The best editors are masters of pacing. They can sweep the audience up into an action film with dramatic, bold cuts or gently usher us through more subtle moments with an invisible hand. Regardless of the pace, they take the viewers where the story wants them to go.
This year, film editing nominees “Spotlight” and “The Revenant” used a slower, more deliberate pace to develop their narratives, while “Mad Max: Fury Road,” “Star Wars: The Force Awakens,” and “The Big Short” often leaned into a frenetic editing style during battle sequences or climatic moments. And each followed a kind of inner logic dictated by its subject.
As “The Revenant” took audiences along for a tortuous journey, editor Stephen Mirrione had to make decisions about how much he could show before viewers would be overwhelmed. He found that details were important but so was a certain restraint.
It became a challenge during the now famous bear attack sequence to convey the extent of injuries inflicted on Leonardo DiCaprio’s character. Mirrione aimed to put the sequence together to indicate that the bear was defending her territory and cubs without being gratuitously violent.
“Spotlight,” which focused on a group of reporters determined to expose sexual abuse within the Catholic Church, also sought to hold on its serious subject matter while moving the story along. While it followed in the tradition of films like “All the President’s Men,” the pic still had to find its own way to make shots of reporters doing research seem meaningful.
“The more we stripped things away to follow the beats of the investigation, the more we found audiences becoming engaged,” says editor Tom McArdle. “We noticed viewers started connecting emotionally with the film when the first survivor, Phil Saviano, came into the office. So we went back and tightened everything before that moment.”
In “The Big Short,” Hank Corwin moved between editorial styles that were frantic and unconventional in an effort to give all characters their own pacing and signature. As the storylines of all the main characters came together, the overall editorial style converged into the same note and built toward a tragic and comedic end.

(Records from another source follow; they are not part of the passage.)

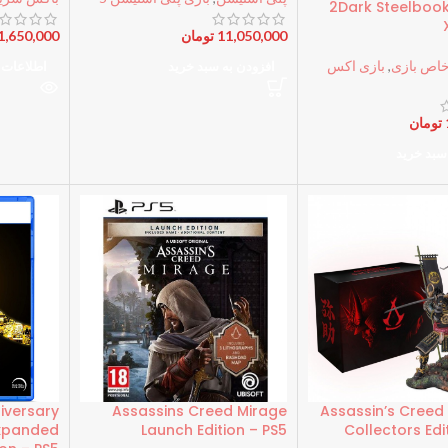
2Dark Steelbook 
11,050,000
تومان
1,650,000
خاص بازی
,
بازی اکس
افزودن به سبد خرید
اطلاعات 
تومان
سبد خرید
niversary
Assassins Creed Mirage
Assassin’s Cree
Expanded
Launch Edition – PS5
Collectors Edi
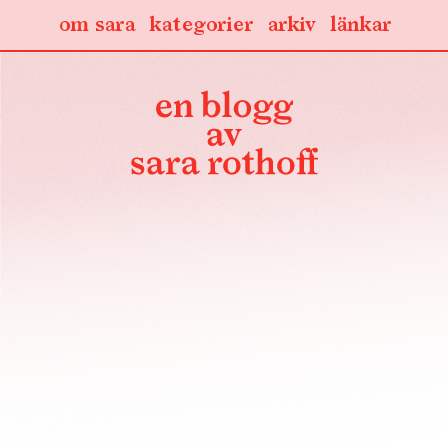
om sara
kategorier
arkiv
länkar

“I remember learning that these guys got sick to their stomachs when they did these deals because they knew it was wrong,” says Corwin. “There’s this anxiety and nervous energy that drives the story and makes it sad and funny at the same time.”
Margaret Sixel, editor on “Mad Max: Fury Road,” was tasked with shoring up a substantial amount of the footage from this return to a beloved franchise. In this case, early screenings showed audiences actually felt there was so much action on screen that it was difficult to follow. So, Sixel set about examining the framing of shots and then making adjustments. In the end it helped bring the fight and chase sequences down to the right length, while preserving their intense pacing.

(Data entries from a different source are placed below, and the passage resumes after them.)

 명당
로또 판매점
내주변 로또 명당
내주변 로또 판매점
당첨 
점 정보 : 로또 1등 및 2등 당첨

“If the action scenes were incoherent then the film would have been a disaster,” says Sixel. “I certainly didn’t want it to be a meaningless assault of color and movement.”
“Star Wars: The Force Awakens” worked multiple battle sequences as well. For editors Maryann Brandon and Mary Jo Markey these scenes were not just part of this film, but also part of the history of all the “Star Wars” films. Markey says she was most challenged by the village massacre scene in the beginning of the film since auds were not really sure who the characters are or where the film is going with them.
“We wanted to do something fresh, something new and I think we got there in that sequence,” says Brandon. “These kinds of moments really set the pace for the rest of what follows, too.”